Beyond the Clinic Walls: Understanding the Complete Patient Experience

The Value of Patient and Family Voices

In the world of healthcare, particularly for those with rare diseases, the gap between clinical assessments and lived experiences can be vast. Stacy Pike-Langenfeld, one of the panelists at the UMN Rare Diseases Day event, brings such a powerful perspective to why bridging this gap is crucial for better care and outcomes.

When asked why it’s essential to center the voices of patients and families affected by rare diseases in healthcare and research-focused programming, Stacy highlights the invaluable perspective they offer in shaping medical education and improving patient care. "The setting is in an academic institution, and I think the value of the patient and caregiver voice is something that clinicians, researchers, or even students studying in the medical field don't always get firsthand," Stacy explains.

She provides further insight, stating that while clinicians focus on metrics, symptoms, and physical assessments, they rarely capture what happens beyond the clinic setting. What providers miss are the everyday experiences—how patients interact with siblings, navigate their homes, or participate in social activities. These insights provide "a real-life view of how they [the patients] live day to day," which differs dramatically from what healthcare providers observe in clinical settings.

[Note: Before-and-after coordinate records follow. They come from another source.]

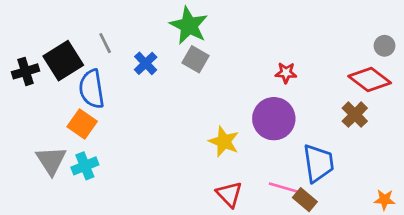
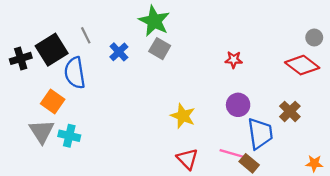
brown cross: (355, 115) -> (290, 111), moved
purple circle: (274, 119) -> (238, 105), moved, size x0.7
orange square: (82, 124) -> (53, 102), moved
cyan cross: (85, 166) -> (69, 136), turned 35

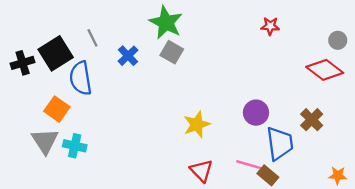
red star: (234, 60) -> (270, 26), moved
yellow star: (183, 116) -> (197, 124), turned 30

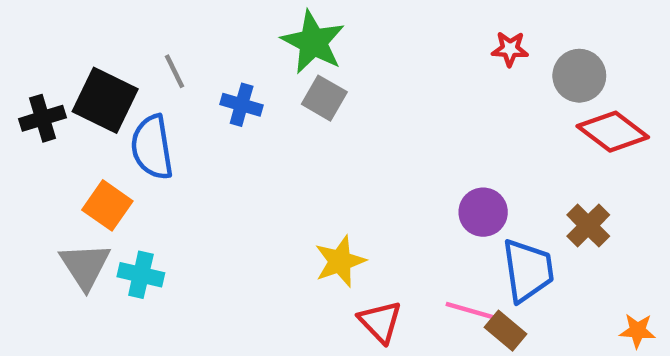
gray circle: (338, 40) -> (579, 76), moved, size x1.5
black square: (56, 53) -> (105, 100), turned -32
blue cross: (128, 56) -> (242, 105), turned -30
yellow star: (197, 124) -> (340, 261), moved

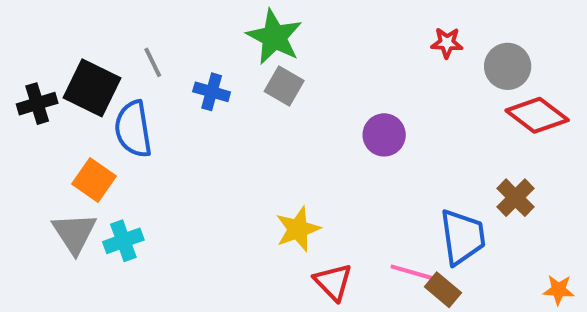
purple circle: (483, 212) -> (384, 135), moved
cyan cross: (141, 275) -> (123, 241), turned -33

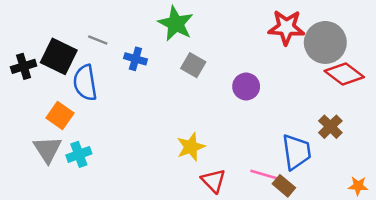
red star: (447, 43) -> (286, 27), size x1.8
gray line: (153, 62) -> (98, 40), turned -42
gray circle: (508, 66) -> (325, 42), size x1.4
gray square: (284, 86) -> (193, 65), moved

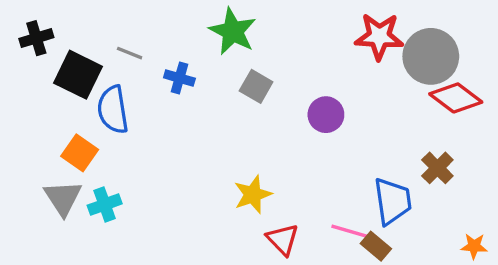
black cross: (24, 66) -> (36, 38), moved

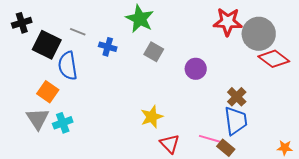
brown cross: (437, 168) -> (237, 97), moved

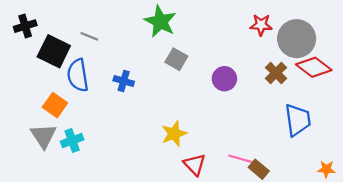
red star: (228, 22) -> (261, 25), size x0.7
blue cross: (108, 47) -> (124, 81), moved
brown cross: (237, 97) -> (276, 73), moved
blue trapezoid: (236, 121) -> (298, 120), moved

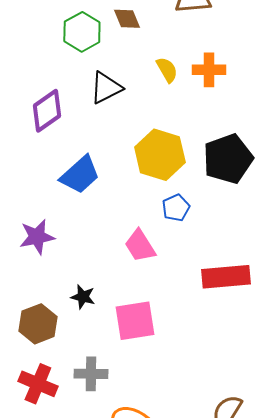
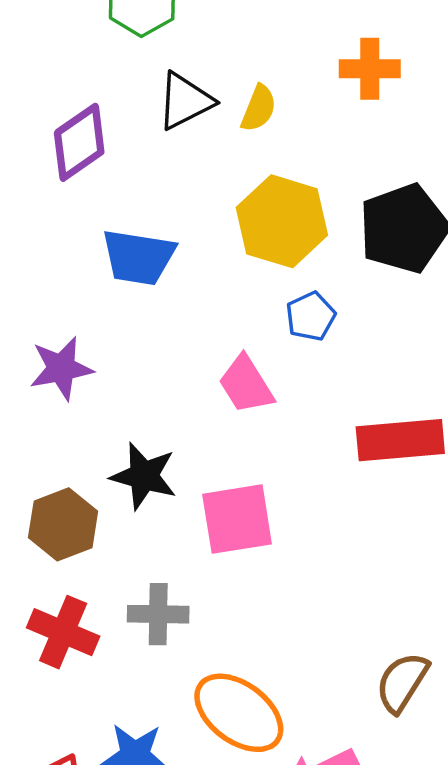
yellow semicircle: (167, 70) -> (259, 108), moved, turned 52
blue trapezoid: (80, 175) -> (138, 257), turned 51
black star: (83, 297) -> (144, 476), size x1.5

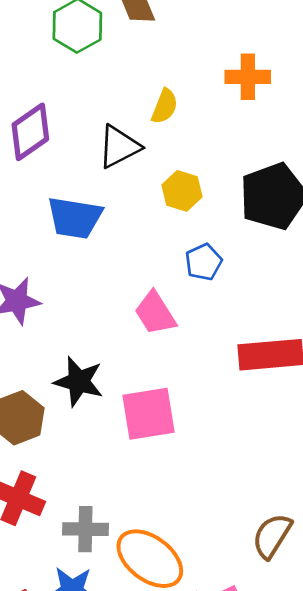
black triangle: (185, 101) -> (119, 147), moved
yellow hexagon: (282, 221) -> (182, 191), size x0.6
gray cross: (158, 614) -> (85, 529), moved

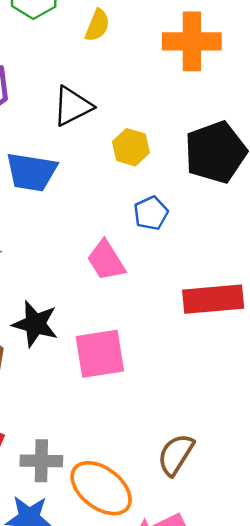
orange cross: (248, 77) -> (192, 41), size x1.4
yellow semicircle: (165, 106) -> (97, 25), moved
brown semicircle: (272, 536) -> (176, 455), moved

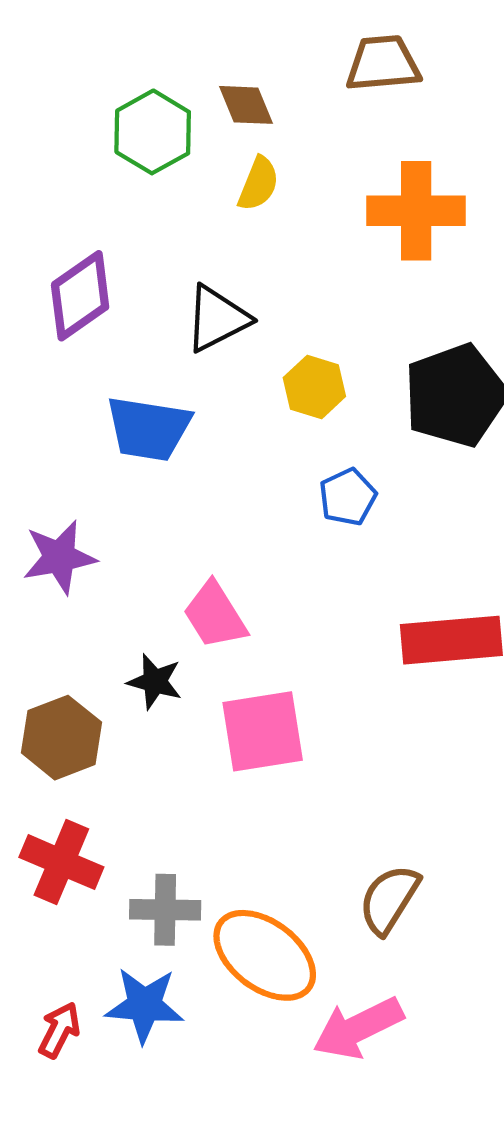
pink trapezoid: (106, 260) -> (215, 615), moved
black star: (35, 324) -> (155, 682), size x0.7

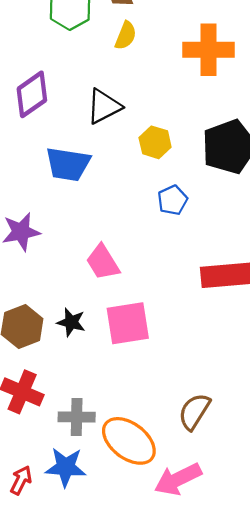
black star: (155, 682) -> (71, 322), moved

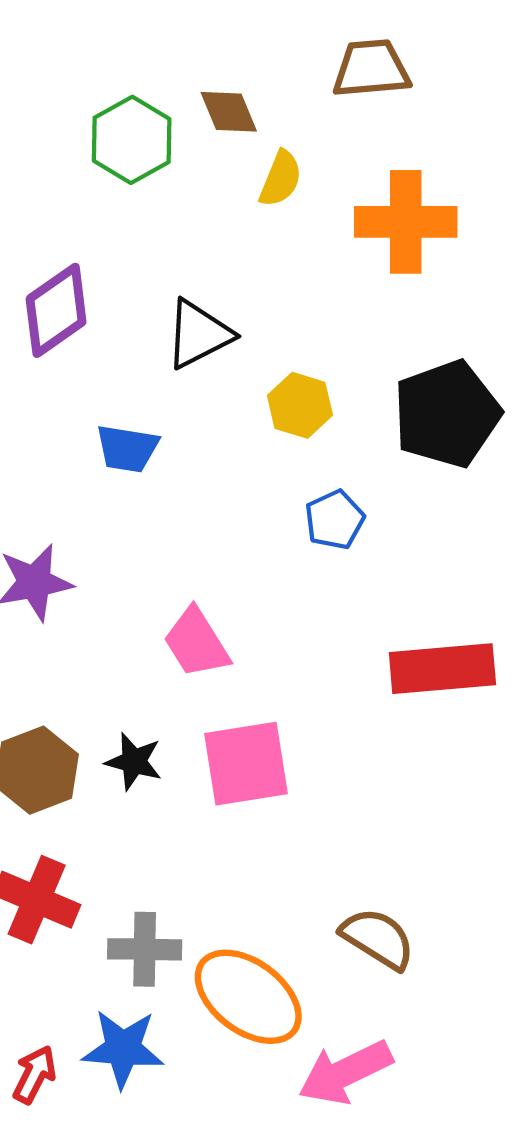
yellow semicircle: (126, 36) -> (281, 179), moved
blue trapezoid: (68, 164) -> (127, 449), size x0.7
brown semicircle: (194, 412) -> (378, 938), turned 90

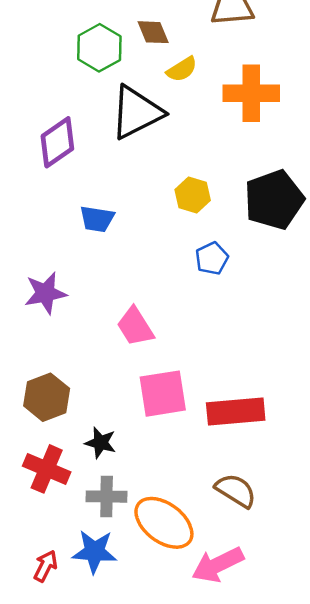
yellow semicircle: (281, 179) -> (182, 69), turned 36
black triangle: (199, 334) -> (136, 112), moved, size x1.4
red rectangle: (442, 669) -> (236, 412), moved
black star: (134, 761) -> (101, 443), moved

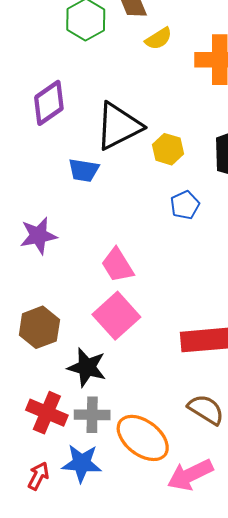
black triangle: (136, 112) -> (118, 126), moved
pink square: (163, 394) -> (116, 316), moved, turned -33
black star: (101, 443) -> (87, 367), size x1.4
red cross: (47, 469) -> (47, 413), moved

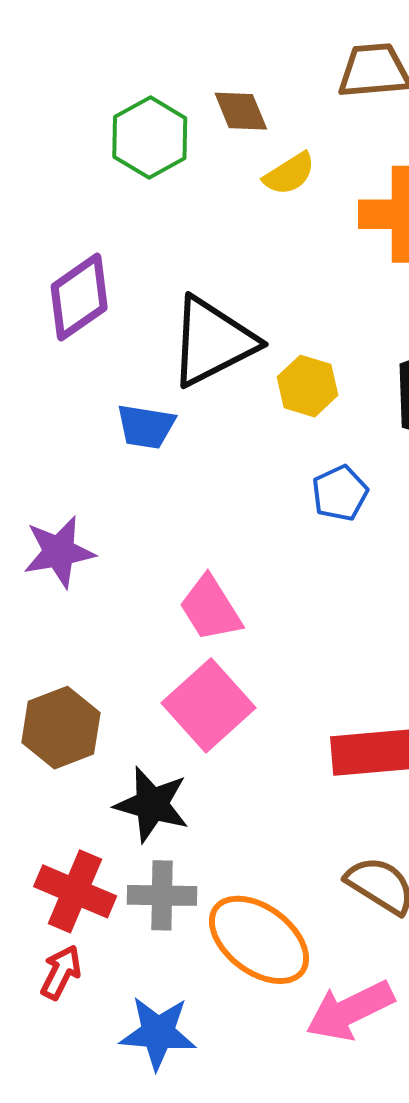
blue star: (82, 463) -> (158, 1033), moved
red arrow: (38, 476) -> (61, 972), moved

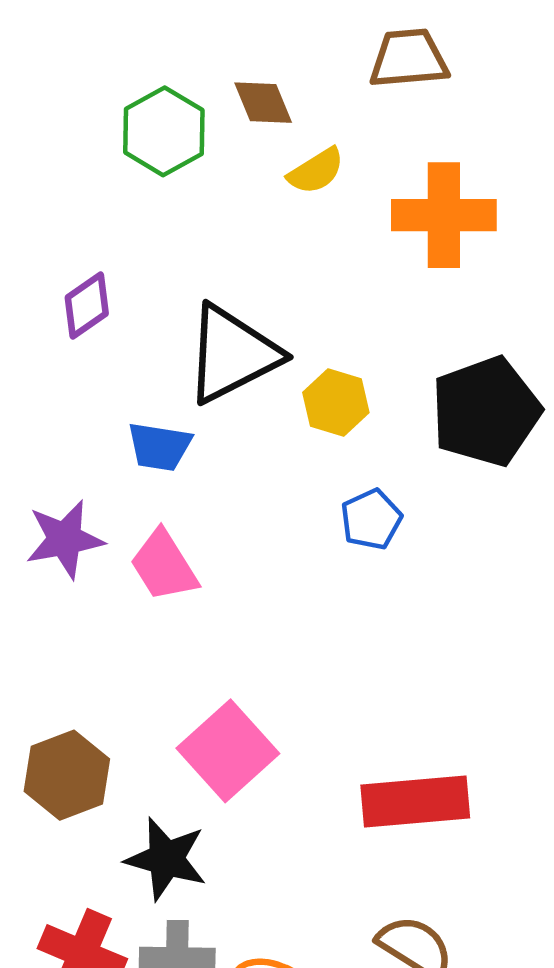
purple diamond: (79, 297) -> (87, 306), size x0.7
purple star: (59, 552) -> (65, 539), moved
pink trapezoid: (210, 608) -> (164, 566), moved

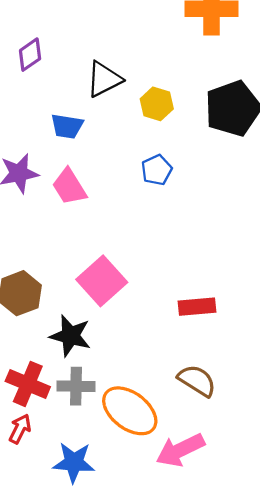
black triangle: (232, 354) -> (104, 79), size x0.7
blue pentagon: (371, 519) -> (157, 170), moved
red rectangle: (415, 802) -> (197, 307), size x0.7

Stacy notes that nationally, there is increasing recognition of the importance of patient-reported outcomes: "What does it look like for you to live with this disease? What does it look like when you have friends and interact socially?" These questions help "evaluate the full picture," not just clinical knowledge.

Shifting the Focus in Provider Education

For healthcare providers and educators, Stacy advocates for a fundamental shift in perspective. Rather than focusing solely on deficits or limitations, she urges centering on existing abilities: "How can we make use of your existing abilities? And let's focus on those pieces instead of always focusing on the lack of ability."

This strength-based approach recognizes that patients with rare diseases bring tremendous value to their families and communities despite their conditions. Clinical assessments measuring physical improvements or medication responses are important, but providers need to understand how these factors affect daily life.

Stacy points to a critical gap in medical education and challenges the status quo: "Within the academic institution...there's a lot that they're doing with just hardcore learning...core concepts and clinical values. But are they focusing on the psychosocial and emotional components? Because that's really what comes into play in day-to-day life."

Bridging the Communication Gap

Stacy Pike and Makayla
Pike with daughter Makayla. Makayla lost her life to Krabbe disease May 4th, 2003 at the age of 2

One challenge Stacy identifies is the communication barrier between patients and providers. "Patients are not taught to speak those medical terms," she explains. When patients describe their daily experiences instead of using clinical language, attentive providers When patients describe their daily experiences, attentive providers have the ability to identify relevant medical information and decipher whether it’s related to medication side effects or disease progression.

Stacy believes that the provider has more capacity to bridge the communication gap by learning from and understanding the patient’s perspective. She notes that “It's a win-win in the patient–provider relationship when the provider meets the patient where they are in their healthcare knowledge."

“Hear their story!”

When asked what healthcare providers should understand about the rare disease community, Stacy offers this advice: “Having a rare disease is hard. When you see an unfamiliar condition on a chart, pause for a moment and give the patient two minutes to share their story — it’s a powerful form of validation.”

She describes a common frustration among rare disease patients: providers who believe they understand a condition after a quick internet search. "Great. Hold that Google information over here. But then first listen to the patient. Hear their story. Not everything that's on Google or AI is what's happening to them."

While this advice applies beyond the rare disease community to patients in general, it takes on more significance with rare conditions. "In rare disease, it's even more important to really hear them out because they are usually the experts," Stacy notes. Patients with rare diseases typically understand every aspect of their condition intimately and have been "calculating everything on the back end."

Looking Forward: A New Approach to Medical Education

Stacy Pike-Langenfeld shared her hopes on how medical education might evolve to incorporate patient perspectives more effectively, an approach she believes has the potential to transform how future healthcare providers understand and treat patients with rare diseases. By developing more comprehensive case studies that include both clinical data and patient narratives, medical education can better prepare providers to deliver care that addresses the whole person—not just their symptoms or lab values.

As Stacy reminds us, the clinic is the provider's space, not the patient's: "They do not do life there." True understanding requires looking beyond clinical walls to see the complete picture of a patient's experience.